SEYİR DEFTERİNDE VATANDAŞIN DA İMZASI VAR
En beğendiğim özelliğine gelirsek. Yeni bir proje mi hayata geçecek, tüm vatandaşların fikri alınıyor. Aralarından mantıklı istekler ise hemen hayata geçiyor. Örneğin Ümitköy ve Batıkent’te yapılacak dev şehir meydanları ile parklar için hazırlanan maketler vatandaşın görüşüne sunulmuş. Proje genel anlamda beğeni kazanırken, bisiklet yolu gibi ufak tefek istekler olmuş. Fethi Bey, bakmış bu isteklerin bir kısmı büyük çoğunluk tarafından dile getiriliyor, hemen projeye ilave ettirmiş. Kısacası yatırımlar vatandaşa rağmen değil, vatandaşla birlikte yürüyor.
Gördüm, ki görevde olduğu bu 5 aylık süreçte toplumun her kesimiyle güzel bir diyalog kurmuş. Parti rozetini yakasından çıkarıp, toplumun her kesimiyle sıcak bir ilişkiye girmiş. ’Madem Yenimahalleliler bizi değil de CHP’yi seçtiler, o zaman bizden hizmet beklemesinler’ diyecek kadar pervasız olan Melih Gökçek’le bile düzeyli bir ilişki yürütebiliyor. "Büyükşehir’in vatandaşın yararına olan her projesini desteklerim, tabii aynı davranışı Melih Bey’den de beklerim" diyerek de sürekli zeytin dalı uzatıyor.
ARAÇLARI YÜRÜTEMEDİK BARİ YAYALAR YÜRÜSÜN
Çankaya İlçesi her seçimde birçok şehirden daha önemli konumdadır. Zaten nüfusu ve seçmen sayısı da yüzde 80 oranındaki şehirden daha fazladır. Bu nedenle de Çankaya’da belediye başkanı olan kişi yakından takip edilir. Hal böyle olunca da belediye başkanının ismi ve icraatları çok iyi bilinir.
Oturaklı ve bilgili görünümüne rağmen icraatı birkaç söylemden ileriye gitmeyen Çankaya Belediye Başkanı Bülent Tanık’ı ise halen çözebilmiş değilim. Çok güzel konuşup, mahkemeye intikal etmiş Akay Kavşağı gibi konularda bile dik durmasını biliyor. Ancak bazı projeleri de hayalden öteye gidemiyor.
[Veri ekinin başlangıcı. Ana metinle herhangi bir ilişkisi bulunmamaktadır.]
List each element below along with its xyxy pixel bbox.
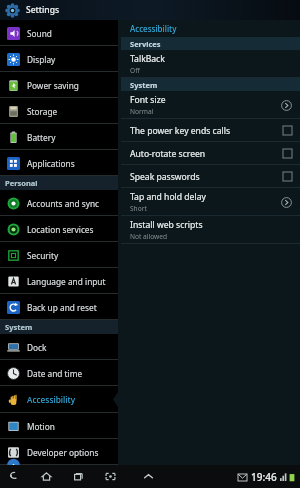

Tunalıhilmi ve Bahçelievler 7. Cadde’yi araç trafiğine kapatıp, yaya bölgesi yapacağım diyor ama arkası gelmiyor. Aslına bakarsanız, benim de fikrim yayalara açılması yönünde. Zira Çankaya’nın delik deşik yollarından dolayı zaten araçlar gidebilecek doğru dürüst yol bulamıyor. Madem araçlar hasar görmeden gidecek yol bulamıyor, bari yayalar yürüsün de trafik sağlıklı aksın diye içimden geçiriyorum.
Bu arada Çankaya Belediye Başkanı’na hatırlatmak isterim, Ankara gibi megapollerde caddeler hangi belediyenin sorumluğu altında? Tabii ki büyükşehir belediyelerinin. (Kanuna göre sokaklar ilçe, caddeler ve genişliği 12 metreyi geçen sokaklar büyükşehir belediyesinin sorumluluk alanında.) O halde Bülent Bey’e bir soru... Sadece sokaklardan sorumlu bir belediye başkanı olarak, görev kapsamının dışındaki cadde ve bulvarlara nasıl müdahale edeceksiniz?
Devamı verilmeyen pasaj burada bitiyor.